- [Transcribed page contents]
▼▼▼
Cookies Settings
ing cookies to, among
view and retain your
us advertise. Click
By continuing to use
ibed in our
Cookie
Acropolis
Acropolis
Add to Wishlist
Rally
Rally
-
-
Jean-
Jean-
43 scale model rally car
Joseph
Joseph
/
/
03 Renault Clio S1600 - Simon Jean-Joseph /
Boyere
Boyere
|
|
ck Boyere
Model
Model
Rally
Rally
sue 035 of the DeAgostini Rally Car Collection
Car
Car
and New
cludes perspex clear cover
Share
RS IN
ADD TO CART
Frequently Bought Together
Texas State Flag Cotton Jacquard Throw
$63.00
▲▲▲
- [Exercise directions]
Take the lines from the first line of the records through the line holding "cludes perspex clear cover", both included, and please reproduce them exactly with nothing added.

- [Solution for this problem]
Cookies Settings
ing cookies to, among
view and retain your
us advertise. Click
By continuing to use
ibed in our
Cookie
Acropolis
Acropolis
Add to Wishlist
Rally
Rally
-
-
Jean-
Jean-
43 scale model rally car
Joseph
Joseph
/
/
03 Renault Clio S1600 - Simon Jean-Joseph /
Boyere
Boyere
|
|
ck Boyere
Model
Model
Rally
Rally
sue 035 of the DeAgostini Rally Car Collection
Car
Car
and New
cludes perspex clear cover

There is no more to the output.